In recent years, satellite photos of Greenland's ice sheet have shown what appears to be a darkening of the ice's surface. A number of scientists have suggested that this could be due to settled soot particles from fossil fuel production and/or forest fires, and that their presence could result in accelerated melting of the ice. Now, however, researchers from Dartmouth College believe that the ice may still still be relatively clean, and that its darkness in the photos could just be due to faulty sensors on the satellites.

Ordinarily, untainted ice sheets reflect much of the sunlight that hits them back up into the sky, limiting how much solar heat is absorbed by the ice. With the Greenland ice sheet, the concern has been that dark carbon particles in the ice are allowing it to absorb more heat, speeding up the process at which the ice will ultimately melt away for good.

Led by Prof.

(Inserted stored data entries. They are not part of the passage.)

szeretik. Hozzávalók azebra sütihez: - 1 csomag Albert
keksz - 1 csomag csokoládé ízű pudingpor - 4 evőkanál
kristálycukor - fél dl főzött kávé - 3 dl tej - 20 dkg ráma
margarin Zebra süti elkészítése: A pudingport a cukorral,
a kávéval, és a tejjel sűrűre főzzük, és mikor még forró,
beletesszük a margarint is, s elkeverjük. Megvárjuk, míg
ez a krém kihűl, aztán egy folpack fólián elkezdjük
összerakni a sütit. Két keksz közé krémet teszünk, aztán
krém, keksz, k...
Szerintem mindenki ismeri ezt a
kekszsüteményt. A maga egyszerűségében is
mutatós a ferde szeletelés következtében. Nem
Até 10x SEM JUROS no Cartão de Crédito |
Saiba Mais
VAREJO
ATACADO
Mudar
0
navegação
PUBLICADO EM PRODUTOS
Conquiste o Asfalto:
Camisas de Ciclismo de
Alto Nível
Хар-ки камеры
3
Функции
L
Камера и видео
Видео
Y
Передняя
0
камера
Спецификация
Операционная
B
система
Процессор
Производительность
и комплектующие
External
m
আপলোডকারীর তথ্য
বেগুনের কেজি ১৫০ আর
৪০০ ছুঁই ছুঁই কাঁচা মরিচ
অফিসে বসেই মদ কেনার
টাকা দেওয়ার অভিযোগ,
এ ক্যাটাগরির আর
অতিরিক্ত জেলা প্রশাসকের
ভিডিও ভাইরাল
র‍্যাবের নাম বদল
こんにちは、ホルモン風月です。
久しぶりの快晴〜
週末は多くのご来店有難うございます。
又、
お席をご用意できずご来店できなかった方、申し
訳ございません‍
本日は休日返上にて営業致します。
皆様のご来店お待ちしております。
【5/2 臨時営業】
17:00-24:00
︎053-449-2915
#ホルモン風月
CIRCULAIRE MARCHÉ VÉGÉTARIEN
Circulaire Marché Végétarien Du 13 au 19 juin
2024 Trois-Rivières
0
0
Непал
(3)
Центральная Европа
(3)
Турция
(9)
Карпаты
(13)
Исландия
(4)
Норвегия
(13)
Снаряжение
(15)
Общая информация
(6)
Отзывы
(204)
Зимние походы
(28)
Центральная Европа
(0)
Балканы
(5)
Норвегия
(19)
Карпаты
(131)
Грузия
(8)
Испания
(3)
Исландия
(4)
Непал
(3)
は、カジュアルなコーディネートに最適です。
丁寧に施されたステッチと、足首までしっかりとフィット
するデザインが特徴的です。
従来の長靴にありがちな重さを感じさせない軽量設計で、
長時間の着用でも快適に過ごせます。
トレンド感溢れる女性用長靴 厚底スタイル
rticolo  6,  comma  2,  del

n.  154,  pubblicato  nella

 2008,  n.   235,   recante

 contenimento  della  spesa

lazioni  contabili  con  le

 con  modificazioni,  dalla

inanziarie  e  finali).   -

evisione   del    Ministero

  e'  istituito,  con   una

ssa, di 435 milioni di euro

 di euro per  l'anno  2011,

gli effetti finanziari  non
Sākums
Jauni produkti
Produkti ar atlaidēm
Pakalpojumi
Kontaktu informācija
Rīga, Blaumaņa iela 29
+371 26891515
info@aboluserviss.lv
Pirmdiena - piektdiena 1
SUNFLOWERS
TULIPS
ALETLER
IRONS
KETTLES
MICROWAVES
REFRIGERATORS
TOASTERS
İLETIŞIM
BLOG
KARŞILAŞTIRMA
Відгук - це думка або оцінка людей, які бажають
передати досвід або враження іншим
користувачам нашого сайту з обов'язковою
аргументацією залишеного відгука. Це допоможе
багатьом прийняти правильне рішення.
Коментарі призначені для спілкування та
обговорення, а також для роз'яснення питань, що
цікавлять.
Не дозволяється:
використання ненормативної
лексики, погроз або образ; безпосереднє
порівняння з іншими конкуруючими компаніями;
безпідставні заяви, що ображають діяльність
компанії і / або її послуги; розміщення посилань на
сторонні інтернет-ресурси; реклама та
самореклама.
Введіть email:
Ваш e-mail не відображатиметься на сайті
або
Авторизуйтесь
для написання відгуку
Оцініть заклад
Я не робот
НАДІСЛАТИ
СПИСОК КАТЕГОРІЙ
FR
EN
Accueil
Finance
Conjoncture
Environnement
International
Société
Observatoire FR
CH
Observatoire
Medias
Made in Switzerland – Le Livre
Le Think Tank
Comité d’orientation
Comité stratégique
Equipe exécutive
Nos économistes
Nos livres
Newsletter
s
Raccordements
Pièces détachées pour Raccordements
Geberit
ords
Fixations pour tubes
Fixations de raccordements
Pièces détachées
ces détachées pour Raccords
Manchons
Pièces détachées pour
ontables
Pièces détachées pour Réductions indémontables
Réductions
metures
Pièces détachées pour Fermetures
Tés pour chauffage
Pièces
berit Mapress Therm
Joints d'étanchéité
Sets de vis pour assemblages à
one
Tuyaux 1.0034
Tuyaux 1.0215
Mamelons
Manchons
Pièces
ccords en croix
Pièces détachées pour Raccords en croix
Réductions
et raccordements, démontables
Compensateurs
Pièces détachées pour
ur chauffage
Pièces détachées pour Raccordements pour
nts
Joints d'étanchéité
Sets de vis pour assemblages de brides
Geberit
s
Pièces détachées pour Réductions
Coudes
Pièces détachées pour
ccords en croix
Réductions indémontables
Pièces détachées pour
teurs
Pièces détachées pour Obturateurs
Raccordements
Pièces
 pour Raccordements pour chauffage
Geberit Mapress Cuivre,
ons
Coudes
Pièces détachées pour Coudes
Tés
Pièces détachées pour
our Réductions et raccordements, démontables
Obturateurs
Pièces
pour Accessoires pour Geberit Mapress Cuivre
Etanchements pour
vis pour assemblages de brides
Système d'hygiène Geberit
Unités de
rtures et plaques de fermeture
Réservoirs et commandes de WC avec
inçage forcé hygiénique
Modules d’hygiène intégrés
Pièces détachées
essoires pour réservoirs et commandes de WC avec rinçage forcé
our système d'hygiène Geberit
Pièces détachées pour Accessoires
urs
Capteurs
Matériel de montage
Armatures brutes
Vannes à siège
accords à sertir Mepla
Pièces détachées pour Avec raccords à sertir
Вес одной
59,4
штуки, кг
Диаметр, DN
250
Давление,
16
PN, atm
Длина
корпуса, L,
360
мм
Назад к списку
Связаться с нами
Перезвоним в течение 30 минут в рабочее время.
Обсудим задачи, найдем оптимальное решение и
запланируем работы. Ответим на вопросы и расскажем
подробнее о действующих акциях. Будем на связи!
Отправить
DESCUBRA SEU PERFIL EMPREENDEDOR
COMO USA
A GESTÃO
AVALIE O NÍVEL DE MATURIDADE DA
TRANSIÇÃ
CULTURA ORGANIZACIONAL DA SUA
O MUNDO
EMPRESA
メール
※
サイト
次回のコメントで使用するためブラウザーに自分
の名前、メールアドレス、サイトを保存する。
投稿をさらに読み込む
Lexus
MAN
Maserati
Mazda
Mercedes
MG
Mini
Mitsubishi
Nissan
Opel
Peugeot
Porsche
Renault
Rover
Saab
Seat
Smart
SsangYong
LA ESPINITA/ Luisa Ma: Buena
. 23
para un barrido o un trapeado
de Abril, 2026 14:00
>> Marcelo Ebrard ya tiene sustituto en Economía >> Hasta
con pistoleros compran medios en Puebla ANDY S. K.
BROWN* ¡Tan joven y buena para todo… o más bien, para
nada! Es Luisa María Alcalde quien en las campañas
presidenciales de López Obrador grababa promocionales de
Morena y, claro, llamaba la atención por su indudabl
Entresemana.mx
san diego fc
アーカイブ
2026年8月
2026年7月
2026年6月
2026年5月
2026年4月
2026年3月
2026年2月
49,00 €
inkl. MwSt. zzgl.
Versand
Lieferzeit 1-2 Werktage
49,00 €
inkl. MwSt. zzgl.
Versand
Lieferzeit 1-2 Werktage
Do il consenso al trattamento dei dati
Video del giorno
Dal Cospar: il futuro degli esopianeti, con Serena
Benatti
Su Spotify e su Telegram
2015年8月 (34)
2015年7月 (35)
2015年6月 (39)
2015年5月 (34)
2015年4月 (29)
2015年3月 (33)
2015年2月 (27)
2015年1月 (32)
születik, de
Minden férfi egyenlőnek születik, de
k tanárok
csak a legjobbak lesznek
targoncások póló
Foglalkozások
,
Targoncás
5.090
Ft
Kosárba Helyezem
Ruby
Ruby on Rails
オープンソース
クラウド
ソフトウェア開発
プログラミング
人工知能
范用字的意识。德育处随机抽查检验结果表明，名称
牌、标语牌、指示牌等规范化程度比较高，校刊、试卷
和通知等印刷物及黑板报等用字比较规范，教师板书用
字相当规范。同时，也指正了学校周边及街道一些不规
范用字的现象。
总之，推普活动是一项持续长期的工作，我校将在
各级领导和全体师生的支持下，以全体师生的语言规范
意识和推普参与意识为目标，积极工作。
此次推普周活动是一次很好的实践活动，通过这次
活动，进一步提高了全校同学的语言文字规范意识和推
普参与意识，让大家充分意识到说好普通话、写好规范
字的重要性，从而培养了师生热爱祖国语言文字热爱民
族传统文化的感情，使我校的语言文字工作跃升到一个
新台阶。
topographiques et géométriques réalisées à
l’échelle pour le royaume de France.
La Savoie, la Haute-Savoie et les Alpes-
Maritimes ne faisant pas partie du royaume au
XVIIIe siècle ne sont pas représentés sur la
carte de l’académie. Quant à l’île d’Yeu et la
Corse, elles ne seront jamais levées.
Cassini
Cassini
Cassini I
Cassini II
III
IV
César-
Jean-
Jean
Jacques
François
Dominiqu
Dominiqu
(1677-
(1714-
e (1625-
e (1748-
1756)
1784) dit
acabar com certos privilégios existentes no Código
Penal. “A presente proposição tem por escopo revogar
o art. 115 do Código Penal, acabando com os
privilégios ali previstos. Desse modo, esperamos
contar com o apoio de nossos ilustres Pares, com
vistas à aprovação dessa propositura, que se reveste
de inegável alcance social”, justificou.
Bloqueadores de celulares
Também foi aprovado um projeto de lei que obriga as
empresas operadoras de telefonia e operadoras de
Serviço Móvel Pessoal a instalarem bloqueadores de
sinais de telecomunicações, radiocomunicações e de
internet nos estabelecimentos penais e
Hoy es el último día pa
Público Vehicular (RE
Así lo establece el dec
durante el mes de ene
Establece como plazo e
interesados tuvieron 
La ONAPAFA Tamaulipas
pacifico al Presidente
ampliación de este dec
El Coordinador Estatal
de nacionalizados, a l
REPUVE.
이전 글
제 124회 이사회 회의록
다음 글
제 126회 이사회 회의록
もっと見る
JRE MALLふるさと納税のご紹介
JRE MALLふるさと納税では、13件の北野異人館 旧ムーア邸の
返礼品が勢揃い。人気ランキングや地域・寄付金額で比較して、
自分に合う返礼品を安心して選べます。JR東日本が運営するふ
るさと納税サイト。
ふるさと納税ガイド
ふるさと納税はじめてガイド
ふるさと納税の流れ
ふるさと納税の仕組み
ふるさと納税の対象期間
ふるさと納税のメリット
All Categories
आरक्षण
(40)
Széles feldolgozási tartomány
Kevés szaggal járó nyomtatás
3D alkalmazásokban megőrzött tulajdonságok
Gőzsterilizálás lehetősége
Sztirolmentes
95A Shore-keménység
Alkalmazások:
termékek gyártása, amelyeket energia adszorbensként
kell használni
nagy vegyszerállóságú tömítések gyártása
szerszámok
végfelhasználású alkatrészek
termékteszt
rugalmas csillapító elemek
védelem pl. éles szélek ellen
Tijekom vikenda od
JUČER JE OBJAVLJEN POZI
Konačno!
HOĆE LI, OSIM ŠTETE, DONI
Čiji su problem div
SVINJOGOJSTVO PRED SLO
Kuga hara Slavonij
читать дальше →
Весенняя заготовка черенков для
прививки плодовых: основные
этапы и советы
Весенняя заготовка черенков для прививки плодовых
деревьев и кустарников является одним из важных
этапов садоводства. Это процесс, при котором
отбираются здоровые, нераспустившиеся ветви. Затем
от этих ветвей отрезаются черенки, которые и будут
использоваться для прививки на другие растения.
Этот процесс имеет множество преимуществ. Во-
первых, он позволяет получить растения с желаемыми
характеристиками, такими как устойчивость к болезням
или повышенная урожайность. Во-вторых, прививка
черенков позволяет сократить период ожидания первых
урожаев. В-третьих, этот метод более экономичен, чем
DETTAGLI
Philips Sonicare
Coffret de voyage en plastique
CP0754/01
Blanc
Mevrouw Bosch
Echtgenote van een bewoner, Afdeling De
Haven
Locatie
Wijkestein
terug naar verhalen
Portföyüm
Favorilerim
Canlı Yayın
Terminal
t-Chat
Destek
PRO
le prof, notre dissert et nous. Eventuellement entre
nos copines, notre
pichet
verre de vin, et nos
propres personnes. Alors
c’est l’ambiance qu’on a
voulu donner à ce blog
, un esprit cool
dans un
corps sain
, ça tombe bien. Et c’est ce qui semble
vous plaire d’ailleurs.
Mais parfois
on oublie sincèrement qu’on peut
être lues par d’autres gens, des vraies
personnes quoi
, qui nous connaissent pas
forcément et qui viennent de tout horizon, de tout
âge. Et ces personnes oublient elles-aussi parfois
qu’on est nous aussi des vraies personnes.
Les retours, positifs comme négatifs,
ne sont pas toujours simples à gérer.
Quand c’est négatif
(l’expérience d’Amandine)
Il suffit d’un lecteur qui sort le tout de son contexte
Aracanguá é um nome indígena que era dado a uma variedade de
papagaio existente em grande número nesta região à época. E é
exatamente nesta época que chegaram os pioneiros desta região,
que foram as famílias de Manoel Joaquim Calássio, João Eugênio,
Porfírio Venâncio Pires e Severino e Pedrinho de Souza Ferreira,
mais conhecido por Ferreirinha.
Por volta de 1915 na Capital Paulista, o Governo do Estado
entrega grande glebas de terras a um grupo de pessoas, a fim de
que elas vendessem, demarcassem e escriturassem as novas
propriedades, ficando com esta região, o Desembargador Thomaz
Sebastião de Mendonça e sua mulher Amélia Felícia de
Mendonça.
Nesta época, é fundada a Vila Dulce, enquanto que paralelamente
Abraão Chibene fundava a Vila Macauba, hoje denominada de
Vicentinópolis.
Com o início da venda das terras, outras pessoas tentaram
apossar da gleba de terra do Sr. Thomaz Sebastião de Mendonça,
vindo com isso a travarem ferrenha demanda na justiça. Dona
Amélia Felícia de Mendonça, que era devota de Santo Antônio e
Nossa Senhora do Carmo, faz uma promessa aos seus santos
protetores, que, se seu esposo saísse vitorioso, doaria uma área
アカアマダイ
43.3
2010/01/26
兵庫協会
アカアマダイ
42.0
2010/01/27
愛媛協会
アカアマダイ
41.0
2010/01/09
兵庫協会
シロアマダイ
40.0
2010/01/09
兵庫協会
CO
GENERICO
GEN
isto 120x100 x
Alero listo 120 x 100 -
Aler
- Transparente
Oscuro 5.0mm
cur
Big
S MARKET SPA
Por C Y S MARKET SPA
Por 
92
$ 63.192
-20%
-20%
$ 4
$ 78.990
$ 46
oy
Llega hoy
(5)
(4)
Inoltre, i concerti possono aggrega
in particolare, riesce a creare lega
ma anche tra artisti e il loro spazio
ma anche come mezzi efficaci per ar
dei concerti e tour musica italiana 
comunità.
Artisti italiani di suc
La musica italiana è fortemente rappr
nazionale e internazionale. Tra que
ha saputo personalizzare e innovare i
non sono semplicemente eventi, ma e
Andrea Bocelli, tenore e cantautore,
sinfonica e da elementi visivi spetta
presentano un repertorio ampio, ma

Chris Polashenski, Dartmouth scientists analyzed dozens of snow samples taken from the ice sheet between 2012 and 2014, and compared them to samples taken over the prior 60 years. They reportedly found no significant difference in the amount of black carbon particles or mineral dust in the samples. Additionally, they ruled out algae as the culprit.

Instead, the researchers are suggesting that uncorrected degradation of sensors in NASA's MODIS (Moderate Resolution Imaging Spectroradiometer) satellites could be making the ice in the photos look darker than it actually is. Furthermore, they believe that the anomaly will likely disappear when the satellite data is reprocessed to compensate for the degradation.

They add, however, that their findings only apply to ice in the sheet's higher elevations. It still is possible that pollution or algae growth in the lower elevations could be diminishing the reflectivity of the ice.

A paper on the research was recently published in the journal Geophysical Research Letters.